Currently a new generation of warriors has come of age. Many of them are now actively participating in the ‘meat eating sessions’ where Maasai traditional and cultural values are instilled on them. Tradition demands that the new warriors learn the art of survival, cattle raiding and warfare against neighboring tribes and attacking carnivores. This is where our greatest fear lies. In the past, killing a lion was a valuable act and proof of bravery. It carried with it prestige, status and respect in equal measure. The dwindling lion population within the Amboseli ecosystem cannot afford any more age-set related traditional killings. The two previous age-sets almost wiped out the lion population in the area.

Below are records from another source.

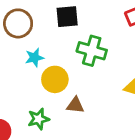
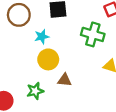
green cross: (92, 51) -> (93, 34), moved
cyan star: (34, 58) -> (42, 37), moved

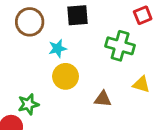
brown triangle: (65, 80) -> (103, 99), moved
green star: (35, 91) -> (28, 104), moved

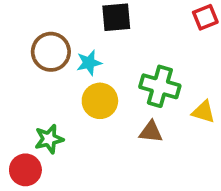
brown circle: (30, 22) -> (51, 52), moved
green cross: (120, 46) -> (160, 86), moved

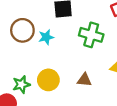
green cross: (160, 86) -> (91, 35), moved
yellow circle: (100, 101) -> (48, 80), moved

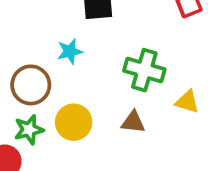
brown circle: (22, 30) -> (31, 85), moved
green cross: (91, 35) -> (144, 70), moved

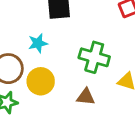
yellow circle: (74, 122) -> (41, 81), moved

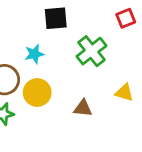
green cross: (94, 57) -> (91, 51), moved, turned 36

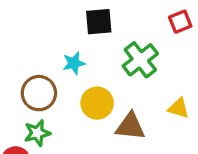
yellow circle: (37, 93) -> (97, 103), moved
brown triangle: (83, 108) -> (130, 126), size x1.4

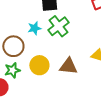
green cross: (140, 60) -> (58, 26), moved
yellow circle: (97, 103) -> (39, 65), moved

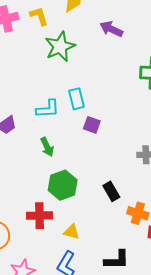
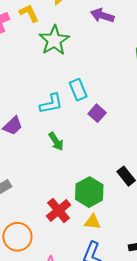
purple square: (92, 125) -> (97, 113), turned 30
green hexagon: (63, 185) -> (89, 192), moved
red cross: (39, 216) -> (59, 210), turned -30

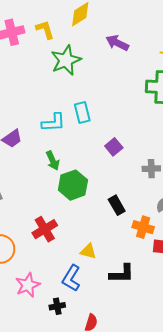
purple square: (97, 113) -> (114, 147), moved
green hexagon: (89, 192) -> (73, 185), moved
yellow triangle: (93, 222) -> (88, 251), moved

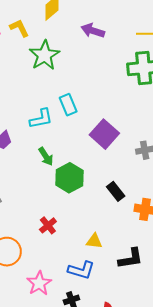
purple square: (114, 147) -> (104, 134), size x1.6
red cross: (45, 229) -> (48, 225), size x0.7
blue L-shape: (71, 278) -> (81, 270), turned -96

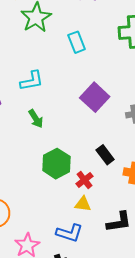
cyan rectangle: (68, 105) -> (77, 42), moved
green hexagon: (69, 178) -> (56, 164), moved
red cross: (48, 225) -> (84, 180), moved

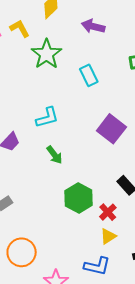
yellow triangle: (83, 204) -> (108, 236), turned -36

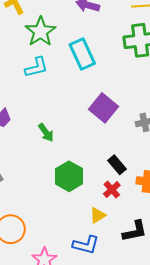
cyan rectangle: (89, 75) -> (82, 54), size x1.4
cyan L-shape: (47, 118) -> (36, 67), moved
red cross: (108, 212) -> (112, 190), moved

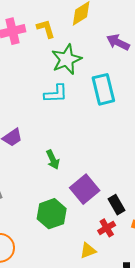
purple square: (104, 108) -> (85, 189), moved
green hexagon: (69, 176) -> (52, 214), moved

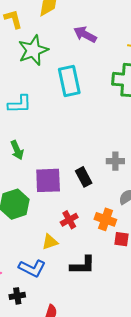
cyan L-shape: (56, 94) -> (20, 104), moved
purple square: (85, 189) -> (48, 180), turned 36
black rectangle: (117, 205) -> (84, 177), moved

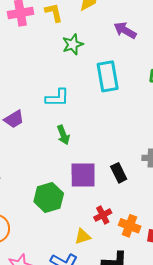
green star: (33, 50) -> (73, 44), size x0.7
green arrow: (17, 150) -> (63, 135), moved
orange cross: (105, 219) -> (130, 226), moved

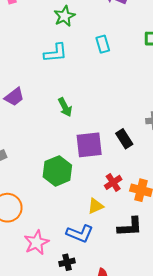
cyan rectangle: (108, 76) -> (103, 44), size x0.6
cyan L-shape: (57, 98) -> (55, 53), moved

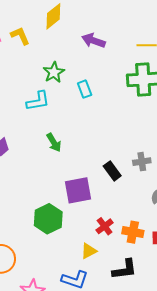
green star: (64, 16) -> (54, 72), moved
green arrow: (65, 107) -> (54, 142), moved
black rectangle: (124, 139) -> (112, 171), moved

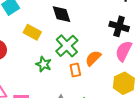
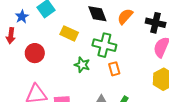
green cross: (67, 46) -> (104, 45), turned -30
orange semicircle: (93, 58) -> (125, 16), moved

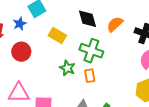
blue star: (22, 17) -> (20, 24), moved
orange rectangle: (114, 69) -> (90, 76), moved

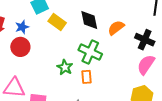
blue star: (20, 24) -> (22, 27), moved
yellow rectangle: (57, 36) -> (57, 22), moved

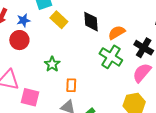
green cross: (90, 52) -> (111, 57), moved
green star: (65, 67) -> (52, 64), moved
orange rectangle: (87, 77) -> (71, 85), moved

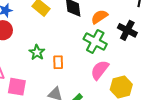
pink semicircle: (142, 73) -> (100, 70), moved
orange rectangle: (71, 85) -> (58, 62), moved

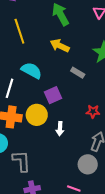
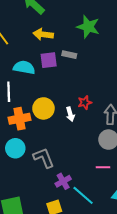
purple square: (53, 95) -> (49, 60), moved, turned 36
red star: (93, 112) -> (85, 102), moved

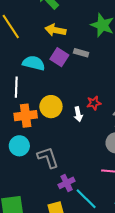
purple square: (49, 60) -> (59, 57), turned 36

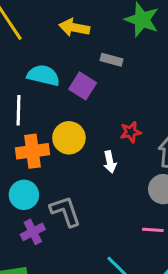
purple square: (59, 57) -> (83, 86), moved
white arrow: (78, 114) -> (110, 162), moved
purple cross: (67, 183) -> (33, 232), moved

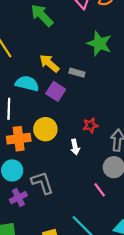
yellow arrow: (74, 28) -> (49, 63), moved, turned 30
pink line: (153, 230) -> (100, 190), moved, turned 48

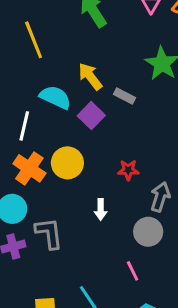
orange cross: (19, 139) -> (29, 168), turned 30
white arrow: (75, 147) -> (101, 209), moved
pink line: (100, 190) -> (133, 271), moved

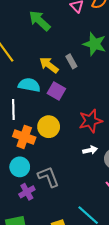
gray rectangle: (124, 96) -> (71, 61), moved, turned 48
red star: (128, 170) -> (90, 121), size x1.6
white arrow: (101, 209) -> (90, 150), moved, turned -88

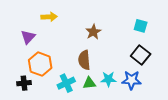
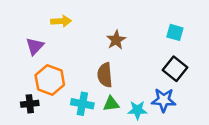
cyan star: (108, 79) -> (137, 110), moved
cyan cross: (66, 83) -> (82, 104), turned 36

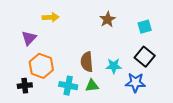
cyan square: (175, 32) -> (145, 27), turned -32
brown star: (116, 40) -> (107, 19), moved
cyan star: (137, 110) -> (114, 66), moved

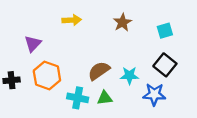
yellow arrow: (51, 17) -> (72, 20), moved
brown semicircle: (87, 62) -> (99, 71), turned 60
black cross: (25, 86) -> (12, 80), moved

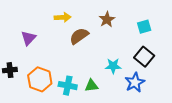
brown semicircle: (99, 71) -> (79, 36), moved
orange hexagon: (47, 75) -> (40, 79), moved
blue star: (154, 94) -> (135, 82), turned -30

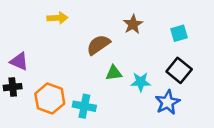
yellow arrow: (63, 17) -> (57, 18), moved
purple triangle: (29, 38) -> (19, 61), moved, turned -49
green triangle: (91, 86) -> (114, 73), moved

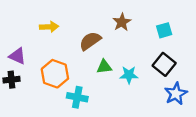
yellow arrow: (57, 18) -> (49, 27), moved
orange hexagon: (50, 99) -> (55, 74), moved
blue star: (168, 102) -> (176, 94), moved

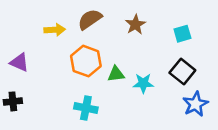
brown semicircle: (90, 41) -> (90, 19), moved
orange hexagon: (55, 74) -> (86, 61), moved
black cross: (11, 80) -> (13, 101), moved

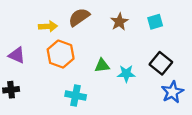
cyan square: (182, 34) -> (155, 22), moved
orange hexagon: (86, 61) -> (61, 54), moved

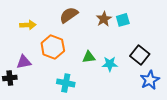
cyan square: (155, 22) -> (123, 20), moved
yellow arrow: (48, 26) -> (28, 25), moved
purple triangle: (17, 55) -> (24, 62), moved, turned -35

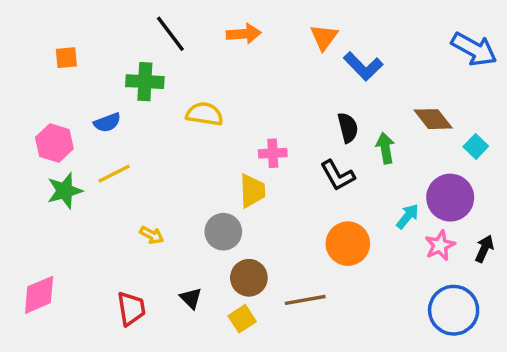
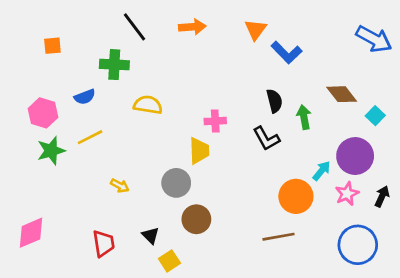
yellow semicircle: (205, 114) -> (148, 105), moved
orange circle: (348, 244) -> (296, 196), moved
brown line: (305, 300) -> (278, 237), moved
yellow square: (242, 319) -> (169, 261), moved

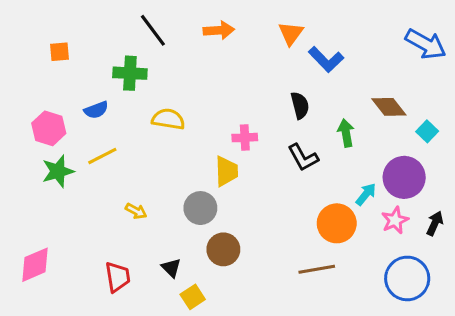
black semicircle: (274, 101) -> (300, 105), moved

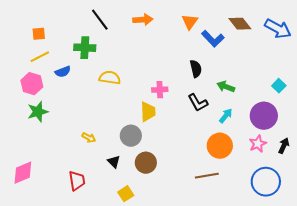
brown diamond: (389, 107) -> (240, 24), moved
green arrow: (346, 133) -> (226, 87), turned -60
yellow line: (102, 156) -> (40, 57), moved
cyan arrow: (366, 194) -> (226, 116), moved
black triangle: (171, 268) -> (114, 162), moved

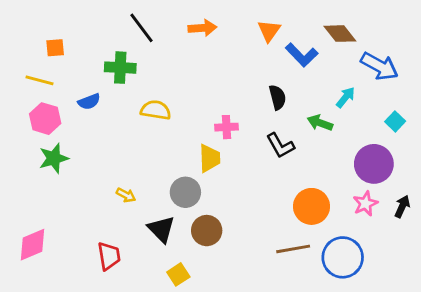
blue arrow: (278, 29) -> (380, 66), moved
yellow line: (40, 57) -> (40, 80), moved, turned 42
cyan arrow: (226, 116) -> (346, 97), moved
black triangle: (114, 162) -> (161, 229), size x1.5
blue circle: (266, 182) -> (343, 257), moved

Newly initiated warriors dancing
Newly initiated warriors dancing

The Lion Guardian program, is working to create awareness and community mobilization against the current killing of lions. We incorporate the warrior age-set into lion conservation and research: in the process we inculcate them with values that allows the traditional warriors to hold on to their cultural practices of proving their strength and endurance by spending days in the bush tracking lions while at the same time, discarding retrogressive practices such as the spearing of lions, which is detrimental to the declining lion population in general and tourism as well.

Our program has already begun undergoing a slow transition in line with the current warriors to junior elders traditional transition. We have been honored that a few of our older Lion Guardians have been recruited into the ranks of MPT’s community game scouts. In their places, we have taken on board a few promising fledgling warriors belonging to the newly initiated age-set. One of our new recruits has just been elected by his fellow age mates as their age-set leader.

Our newest Lion Guardian, and leader of his age-set
Our newest Lion Guardian(far right), and leader of his age-set

We are thrilled to be teaching these young, newly minted warriors about lions, conservation and hope for the future. The new Guardians are being trained by the senior Lion Guardians in a multi-faceted approach aimed at minimizing the issue of traditional lion killing. This is of particular concern because many of the newly initiated warriors are waiting for the coming of the rains when strong livestock return to the permanent homesteads. This is a time of feast and celebration as all the new warriors are together. Traditionally, it is during this time when warriors prove their strength and courage to the community, as well as woo young women by spearing lions. In the past decade, the most lions have been killed during the rainy seasons. The rains are just beginning now. In anticipation of this, we have, over the past few months, begun to hire and train as many of the new warriors as we can afford. We have now welcomed two new warriors to the Lion Guardians team and are actively trying to incorporate more.


  • sauwah says:

    thank you for your dedication. and hope all your wisdom will be passed onto the younger or new warriros. and

  • Timi says:

    I cannot follow the math. One one hand you say that each boy joins his age-group after being circumcised at age 12-14. On the other hand you say that age groups are established after every 14 years. Does it mean that a boy who was too young to join an age group at 11 has to wait until he is 25 before the next age group is formed and he can join?

    • lionguardians says:

      It is a bit confusing. Even though age-sets are formed every 14 years, it is not a must that all boys be initiated at the same time. If a boy is aged 11 at the time of the official age-set initiation, he will still be a part of that same age-set once he is circumcised. Any boys circumcised before the current warriors graduate to become junior elders are part of this age set. Age-sets are broken down even farther into age-divisions, which run on a 7 year cycle. So the younger sort of ‘stream’ in to the age-set and affiliate with those that are older. I hope that helps.

  • Timi says:

    Thank you for confirming that my English comprehension was not faltering here. It is rather difficult to imagine, having being raised in a culture where youngsters are divided into annual school grades.